Re[2]: [XviD-devel] motion estimation for B/P/I decision

Marco Al xvid-devel@xvid.org
Sat, 21 Sep 2002 16:56:56 +0200


Marc FD wrote:

> i will try to understand it now. it's seems dumb,
> but i understand C better than english ;)
> when i would have understood how it works, i would
> ASM-optimise it. any hint for that ?

Well, for the calculation of the accumulated sum you might want to accumulate
along the columns first and then sum the results along the scanline for the
total accumulated sum at a pixel (I did it the other way round). Because the
final summation is inherently serial it is best that goes along the scanline
instead of the bit you can parallelize.

Also it might be possible to keep all of the accumulated sum tables in cache, by
having several inner loops between which you switch every X scanlines (so first
you update and use them as normal, then after a while you switch and you start
overwriting the values which you wont be needing anymore anyway, pity x86 doesnt
support circular buffers would make this almost trivial). This means you cant
perform the Q calculation after the accumulation of course, they would have to
be intermingled ... nasty :)

If that cannot work (because caches are too small to contain all the data)
because bandwith is so important you might even want to calculate the
accumulated sum twice, you can make do with only 2 scanlines of storage per
table (instead of 9 for the above method). If you calculate Q you are only using
2 scanlines from the accumulated sum tables, so you would calculate those ...
calculate Qs for the entire scanline ... then update the accumulated sums in
those scanlines. This would mean twice as much work for calculating the
accumulated sums, but it might be worth it.
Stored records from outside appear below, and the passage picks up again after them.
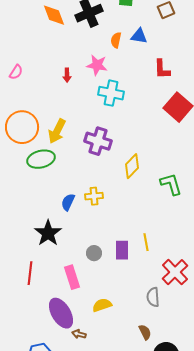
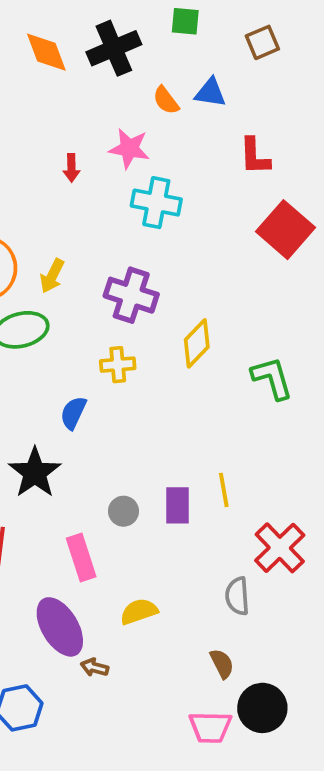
orange semicircle: (116, 40) -> (166, 100), turned -49
yellow arrow: (57, 131) -> (52, 276), size x0.7
yellow cross: (94, 196) -> (118, 365), moved

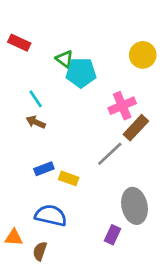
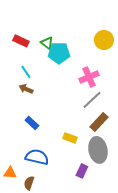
red rectangle: (19, 43) -> (21, 41), moved
brown rectangle: (136, 128) -> (99, 122), moved
gray line: (110, 154) -> (92, 100), moved
blue rectangle: (44, 169) -> (32, 123), turned 64
yellow rectangle: (69, 178) -> (70, 138), moved

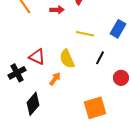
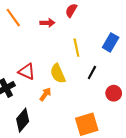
yellow line: (85, 34) -> (76, 48), turned 66

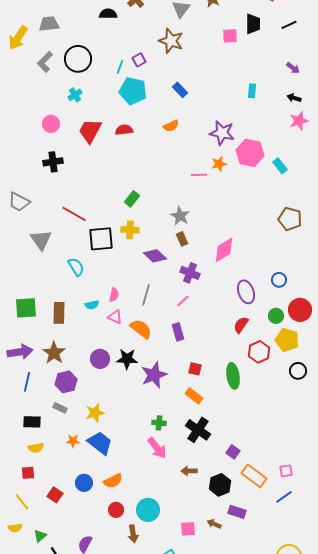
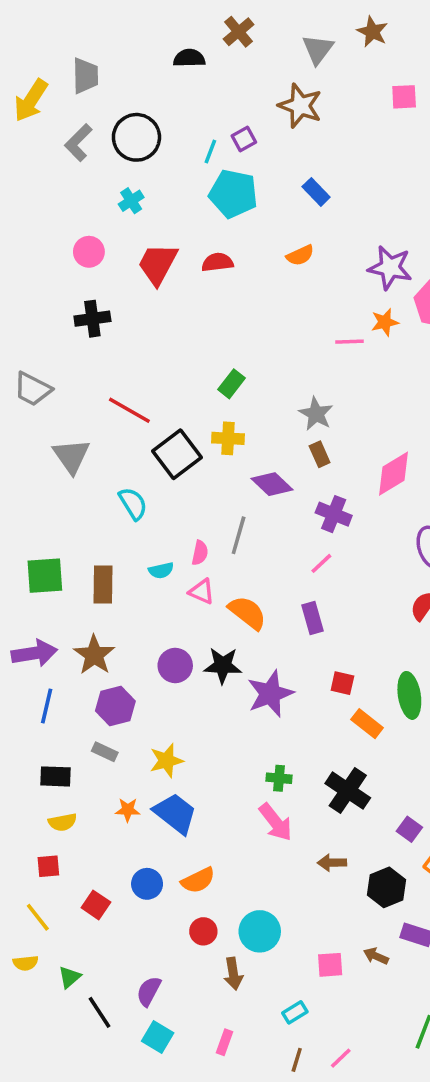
gray trapezoid: (49, 24) -> (85, 76), turned 95
black square: (101, 239) -> (177, 454), turned -32
gray line: (146, 295) -> (239, 535), moved
orange rectangle: (194, 396) -> (367, 724), moved

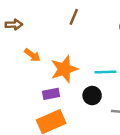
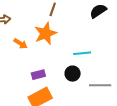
orange star: (64, 69) -> (45, 33), moved

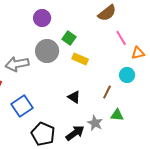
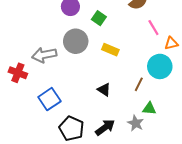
green square: (69, 38) -> (99, 18), moved
cyan circle: (127, 75) -> (160, 66), size x1.5
gray star: (95, 123) -> (136, 123), moved

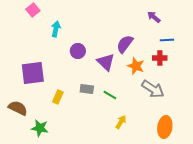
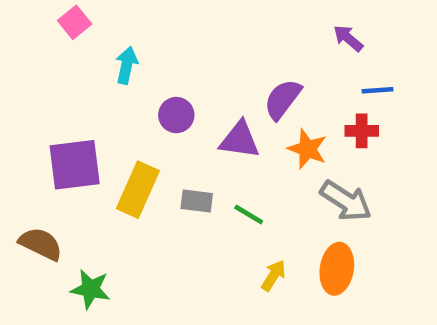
purple triangle: (106, 62) -> (240, 140), turned -36
yellow rectangle: (58, 97) -> (138, 190), moved, size x1.6
orange ellipse: (165, 127) -> (337, 269), moved

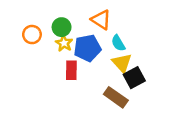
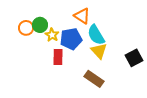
green circle: (62, 27) -> (40, 25), moved
cyan semicircle: (118, 43) -> (96, 35), size x1.5
black square: (134, 78) -> (134, 58), moved

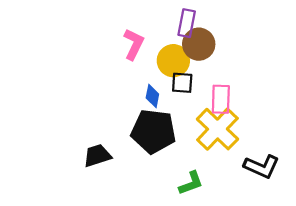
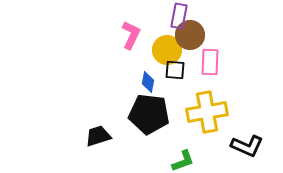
pink rectangle: (221, 99) -> (210, 62), moved
yellow cross: (217, 129) -> (207, 112), turned 36

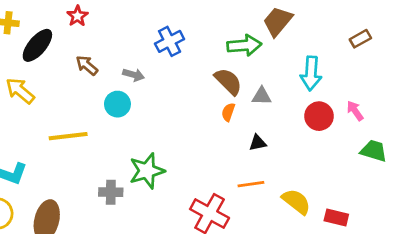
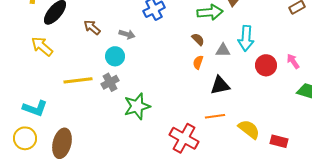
cyan arrow: (311, 73) -> (246, 38), moved
brown semicircle: (228, 81) -> (198, 39), size x0.6
black triangle: (258, 143) -> (220, 85), size x1.5
gray cross: (111, 192) -> (110, 82), moved, turned -30

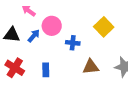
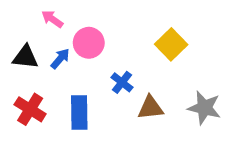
blue cross: (73, 43) -> (122, 82), moved, turned 32
blue rectangle: (46, 70) -> (79, 112), size x1.5

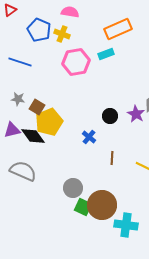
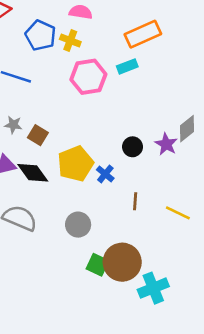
yellow pentagon: (49, 122) -> (75, 164), moved
gray circle: (73, 188) -> (78, 225), moved
cyan cross: (126, 225) -> (153, 288), turned -30

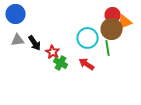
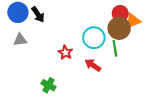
black arrow: (35, 43) -> (38, 15), moved
red star: (53, 52) -> (65, 52), moved
green cross: (61, 63) -> (49, 85), moved

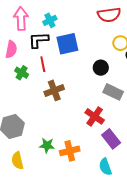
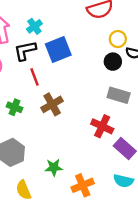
black circle: (101, 68) -> (113, 62), moved
green cross: (22, 73) -> (14, 107), moved
orange cross: (70, 151) -> (83, 185), moved
cyan semicircle: (105, 167) -> (123, 181), turned -48

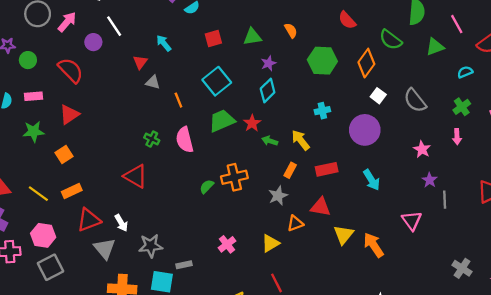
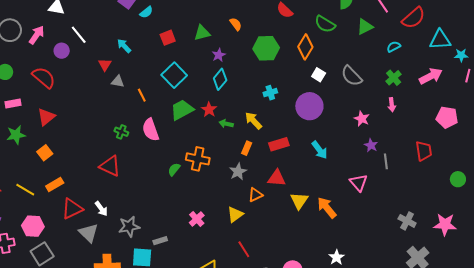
orange cross: (234, 177) -> (198, 159), turned 30

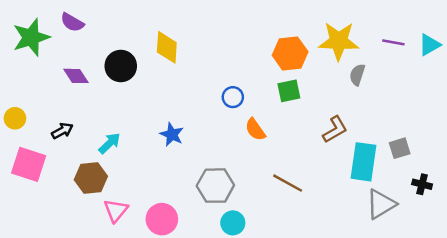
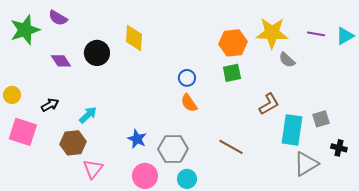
gray semicircle: (357, 75) -> (287, 60), turned -66
orange semicircle: (255, 129) -> (189, 103), moved
blue star: (172, 134) -> (137, 139), moved
pink circle: (162, 219) -> (145, 176), moved

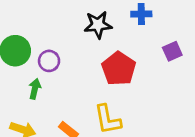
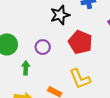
purple circle: (49, 61) -> (43, 47), moved

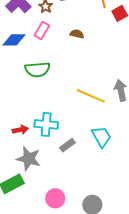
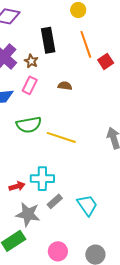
yellow line: (91, 96) -> (61, 137), moved
cyan trapezoid: (101, 137) -> (87, 205), moved
gray rectangle: (67, 145) -> (55, 201), moved

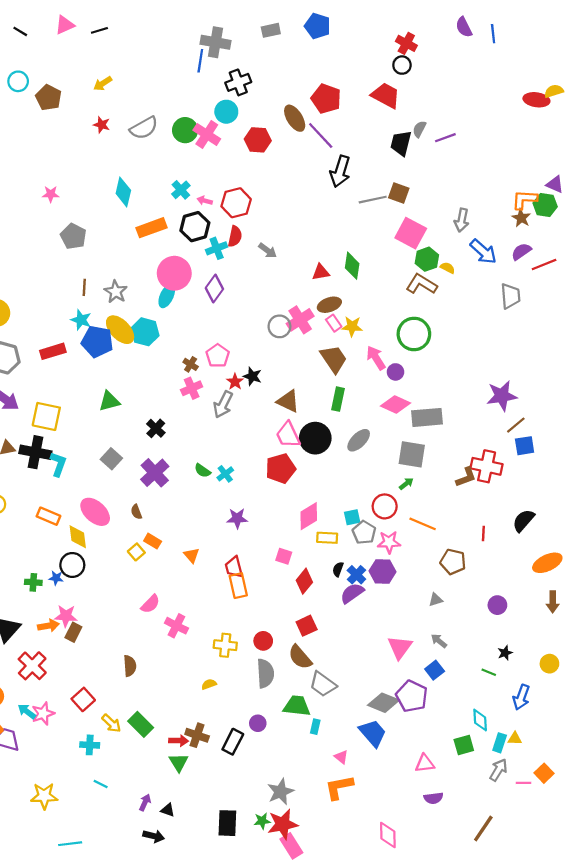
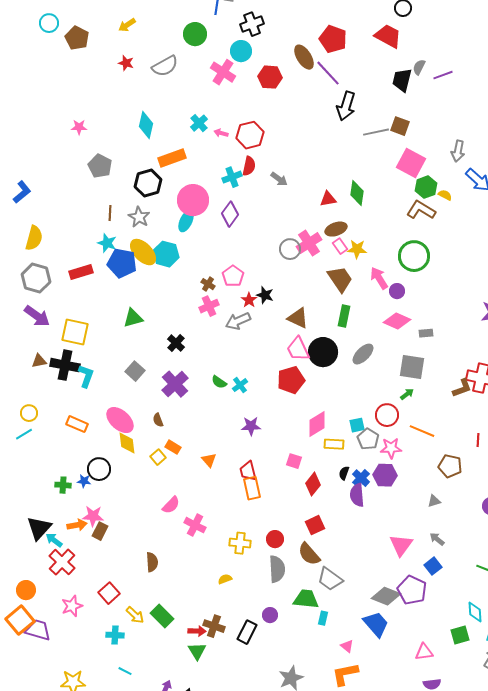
green circle: (185, 130) -> (195, 34), moved
black hexagon: (195, 227) -> (148, 183), moved
gray arrow: (223, 404) -> (238, 321), turned 40
gray rectangle: (427, 417) -> (426, 333), size x0.5
yellow diamond: (78, 537) -> (127, 443), moved
purple semicircle: (352, 593) -> (357, 495), turned -60
cyan arrow: (27, 711) -> (54, 540), moved

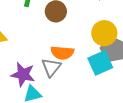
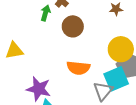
gray triangle: (51, 67) -> (103, 91), moved

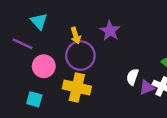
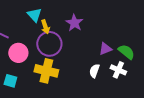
cyan triangle: (39, 21) -> (34, 15), moved
white semicircle: (132, 77) -> (94, 71), moved
purple triangle: (147, 88) -> (105, 49), moved

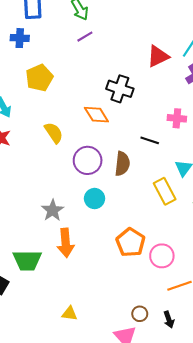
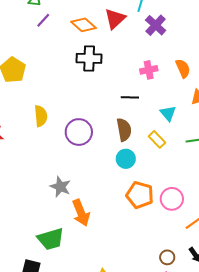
orange diamond: (96, 115) -> (84, 25), moved
yellow semicircle: (54, 133) -> (41, 116), turned 45
brown semicircle: (122, 164) -> (124, 130), moved
yellow rectangle: (165, 191) -> (157, 139), size x0.7
cyan circle: (95, 199) -> (126, 159), moved

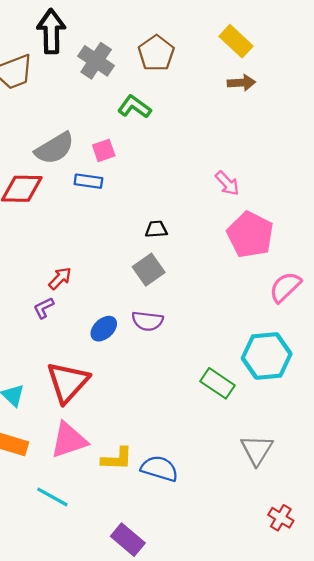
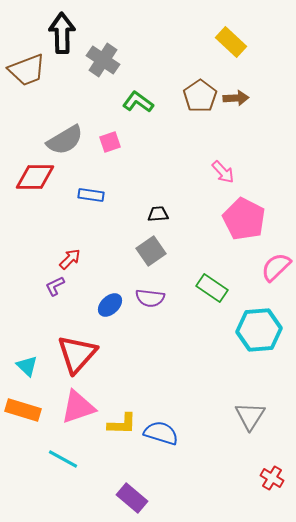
brown pentagon: (156, 53) -> (200, 96), moved
brown arrow: (241, 83) -> (236, 98), moved
blue rectangle: (88, 181) -> (91, 195), moved
green rectangle: (217, 383) -> (212, 288), moved

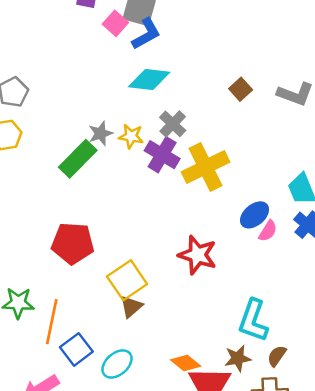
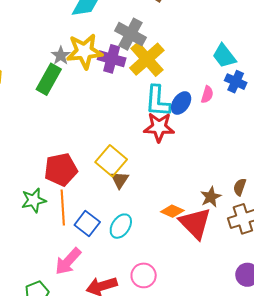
gray cross: (173, 124) -> (131, 34), moved, size x1.4
yellow star: (131, 136) -> (84, 51), size x1.8
blue ellipse: (255, 215) -> (181, 103), moved
red pentagon: (73, 243) -> (61, 169), moved
cyan L-shape: (253, 320) -> (158, 101), moved

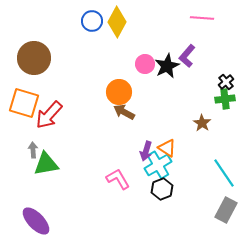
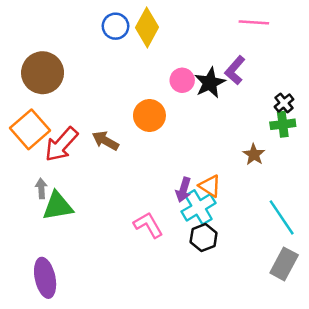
orange square: (24, 103) -> (30, 129), turned 32
brown arrow: (124, 112) -> (105, 141), moved
purple ellipse: (36, 221) -> (45, 278), turned 32

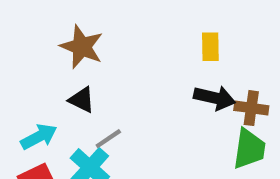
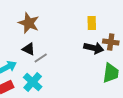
brown cross: (251, 108) -> (111, 42), moved
gray line: (108, 139) -> (41, 58), moved

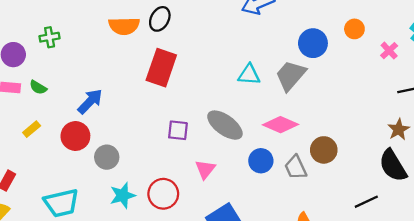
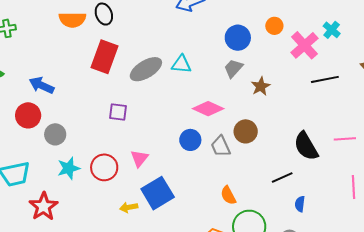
black ellipse: (160, 19) -> (104, 14), turned -50
pink cross: (389, 51) -> (304, 45), size x1.8
gray trapezoid: (291, 75) -> (233, 68), moved, size x0.7
blue arrow: (90, 101) -> (42, 85), turned -110
gray ellipse: (225, 125) -> (146, 69), moved, turned -68
brown star: (399, 129) -> (261, 86), moved
pink triangle: (205, 169) -> (139, 158), moved

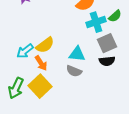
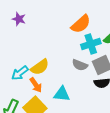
cyan triangle: (77, 54) -> (62, 94), moved
gray semicircle: (74, 71) -> (80, 65), moved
Of course throw some prefetches in where applicable, not all of us have palos
and P4s as some of XviD's assembly hackers seem to assume ;) (those have
hardware prefetch, my duron doesnt :()

> BTW, can i use this implementation (or a modified one)
> for avisynth? it would be cool for our Compare filter.

I dont mind, give credit (and a link) to Zhou Wang though, he asks for that on
his site.

BTW I have this nagging suspicion the metric can break down on mostly flat
surfaces ... but Ill have to think about it and maybe experiment a bit.

Marco